Ayer, mientras preparaba la cena para un grupo de amigos que había invitado, me acordé de una anécdota cocinera de la época en que trabajaba como ‘Fille au pair’. Por aquel entonces, yo era una especie de señorita Rotten Mayer y me ocupaba de cuidar e instruir a dos francesitos de cinco y siete años. Básicamente, los iba a buscar a la salida del colegio, los llevaba y traía de vuelta de sus múltiples actividades extraescolares (clases de piano, teatro, dibujo, danza clásica, equitación e inglés), los ayudaba a hacer los deberes, les enseñaba español (como la madre quería que los chicos aprendieran el idioma, todo el personal que trabajaba en la casa tenía que ser de origen ‘latino’) y prestaba atención a que, cuando llegara la señora, los chicos estuvieran con el pijama puesto y el tenedor en la mano, listos para sentarse a cenar con ella e irse a la cama (acá, por lo general, los chicos se van a dormir entre las 19.30h y las 21.30h).
En fin, toda esta explicación preliminar para decir que, en tiempo normal, a mí no me tocaba cocinar.
Sin embargo, una de las cláusulas de mi contrato especificaba la obligación de cumplir con dos ‘baby sitting’ por mes. Esto implicaba que, durante esos dos días, además de cumplir con el horario normal de trabajo tenía que quedarme hasta más tarde, cocinar, comer con los chicos, hacerlos jugar un rato, acostarlos a dormir y esperar a que la madre volviera de su salida mensual.
Por lo general, durante la hora de la cena, mi tarea consistía en sacar algo del freezer, descongelarlo en el microondas y servirlo en los platos pero, ese día (o, para ser más específicos, esa noche) la madre me había dejado encargada la preparación de huevos fritos.
Convengamos en que no era un menú demasiado sofisticado pero, honestamente, el arte culinario nunca fue lo mío. En fin, agarré la sartén y el aceite e hice mi mejor esfuerzo. Puse un poco de aceite en la sartén, prendí el fuego, rompí cuidadosamente los huevos y ubiqué todo sobre la placa. Como no podía ser de otra manera, me distraje dos segundos y los huevos se terminaron quemando y pegando en la base. Agarré una espátula, los despegué como pude, los acomodé alrededor de unas fetas de jamón que había arrollado, puse la mesa y los llamé.
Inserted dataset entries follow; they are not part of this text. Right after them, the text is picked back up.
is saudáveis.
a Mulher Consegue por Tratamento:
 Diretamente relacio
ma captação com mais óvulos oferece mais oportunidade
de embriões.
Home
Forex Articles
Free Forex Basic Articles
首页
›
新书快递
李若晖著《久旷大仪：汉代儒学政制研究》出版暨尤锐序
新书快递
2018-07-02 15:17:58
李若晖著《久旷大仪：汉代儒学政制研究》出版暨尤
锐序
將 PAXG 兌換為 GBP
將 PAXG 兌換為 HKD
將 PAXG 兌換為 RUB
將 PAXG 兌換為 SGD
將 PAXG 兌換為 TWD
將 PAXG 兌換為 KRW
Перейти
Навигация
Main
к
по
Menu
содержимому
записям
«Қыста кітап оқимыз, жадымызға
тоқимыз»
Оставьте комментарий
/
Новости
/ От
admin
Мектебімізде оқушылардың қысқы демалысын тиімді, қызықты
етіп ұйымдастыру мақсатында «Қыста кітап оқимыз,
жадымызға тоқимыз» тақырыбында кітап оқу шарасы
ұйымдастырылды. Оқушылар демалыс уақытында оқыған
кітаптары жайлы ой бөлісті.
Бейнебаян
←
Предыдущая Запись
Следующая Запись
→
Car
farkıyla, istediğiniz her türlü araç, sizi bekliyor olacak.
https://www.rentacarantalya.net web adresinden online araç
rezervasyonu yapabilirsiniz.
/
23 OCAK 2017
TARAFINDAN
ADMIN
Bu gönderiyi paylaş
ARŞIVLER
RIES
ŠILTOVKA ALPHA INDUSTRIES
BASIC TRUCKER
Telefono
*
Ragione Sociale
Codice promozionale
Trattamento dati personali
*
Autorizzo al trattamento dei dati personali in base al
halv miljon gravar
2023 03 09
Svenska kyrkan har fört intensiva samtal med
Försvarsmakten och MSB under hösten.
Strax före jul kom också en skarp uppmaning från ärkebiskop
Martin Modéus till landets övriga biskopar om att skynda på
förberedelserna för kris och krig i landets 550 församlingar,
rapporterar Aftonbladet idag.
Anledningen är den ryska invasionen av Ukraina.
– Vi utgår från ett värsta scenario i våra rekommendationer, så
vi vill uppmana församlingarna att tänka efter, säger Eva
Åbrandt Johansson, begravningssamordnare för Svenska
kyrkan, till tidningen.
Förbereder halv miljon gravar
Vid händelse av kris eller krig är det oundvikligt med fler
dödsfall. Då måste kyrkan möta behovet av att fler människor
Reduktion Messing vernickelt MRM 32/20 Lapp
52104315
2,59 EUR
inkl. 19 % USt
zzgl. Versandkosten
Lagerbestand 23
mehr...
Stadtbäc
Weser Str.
Cuando empezaron a mirar el plato con desconfianza, y a revolver los restos de huevo desparramados, les dije que eran huevos fritos preparados a la ‘argentina’, y que los tenían que comer hasta el final porque eran un plato típico de mi país que yo había preparado especialmente para ellos.
Raphaël, el hermano más grande, miró el plato otra vez, pensó un poco y, mientras seguía revolviendo los restos de huevo con el tenedor, me miró y me dijo:
Raphaël: Sí bueno, está bien, lo vamos a comer pero…qué raro, ¿no?
Yo: ¿Qué es lo que te parece raro?
Raphaël: No nada…
Yo: Dale, decime.
Raphaël: No, nada…es que…el año pasado…
Yo: ¿Qué es lo que pasó el año pasado?
Raphaël: No, nada…
Yo: Decime…
Raphaël: Es que…el año pasado…una vez…Lupi nos preparó el mismo plato y nos dijo que eran huevos fritos preparados ‘a la mexicana’, y no ‘a la argentina’… Es raro, ¿no?”.
Creo que nunca me reí tanto durante todo el tiempo que pasé con esos chicos. Lupi era la ‘Fille au pair” made in México que se había ocupado de ellos durante el año anterior a mi llegada.